In general, a PH level of 5.5 to 7 is ideal for most plants, although some do grow outside this range. The further you get from it, the more likely you are to have issues with plant growth and fertilizer effectiveness.
We’ll talk at the end of this guide about getting a soil test, one of the things it will test is your PH. If you find that your soil is too far to one end then there are steps you can take to correct it. Be warned though, that some areas may naturally tend to move away from neutral based on environmental factors. If this is the case it may be difficult or impossible to make a long lasting change to the soil PH level and it might be easier to simply grow plants more suited to the environment.
Buying Soil at The Store
For many home gardeners, we get a good deal of our soil at the hardware store. This is a great way to get specially treated soil, but it’s important to understand the differences. Reading the package goes a long way.

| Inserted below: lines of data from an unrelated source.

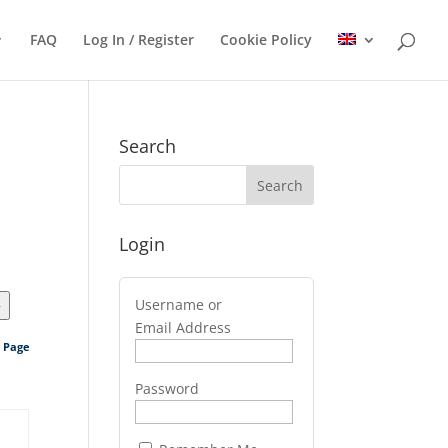
FAQ
Log In / Register
Cookie Policy
Search
Login
Username or
>
Email Address
s Page
Password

For example, my local hardware store sells maybe two dozen different types of soil, and some are specially made for pots while others for outdoor planting. This has a lot to do with the drainage, but suffice to say using an outdoor potting mix in a pot is a good way to get your plants killed. Other soils come with varying amounts of organic matter, which is usually good except if you’re trying to grow seedlings. If you’re confused read the package, most manufacturers do well in describing which situations their soil is made for.
The great thing about pre-bought soil is it generally has correct nutrient level for growing. That takes a lot of the guess work out of gardening, and removes the need to actually test your soil.
Using Soil In pots and Indoors
Buying soil for pots and indoor use is completely different than for outdoors. There are two main problems with potting soil that can end up hurting your plants.
For one, there is no recycling of nutrients. While outdoors you have the constant breakdown of organic matter, in a pot you don’t have this same natural process. This means that eventually your soil will lack the nutrients necessary for plants to grow. Plants in pots need to be regularly fed and their soil’s nutrients replenished.
The next problem is that over time the soil in pots tends to compact. This leads to soil being too compact for nutrients and water to flow through it. Even with proper feeding eventually the soil will choke out the plant. This means that potted plants should have their soil switched out periodically. This should be done roughly once every 2-4 years depending on the plant and how fast it’s growing.
It should also be noted that using soil designed to be used in pots is a must. This type of soil is specially designed to be used in containers, and comes with the proper drainage and nutrients, which are different from outdoors.
You can easily see this difference by feeling the soil. Soil made for containers will feel much lighter and fluffier than traditional garden soil. If you pick up a bag of each, the potting soil will feel significantly lighter. This is done on purpose as it encourages proper drainage in your plant’s container.
As noted above, read the packaging and select the right soil.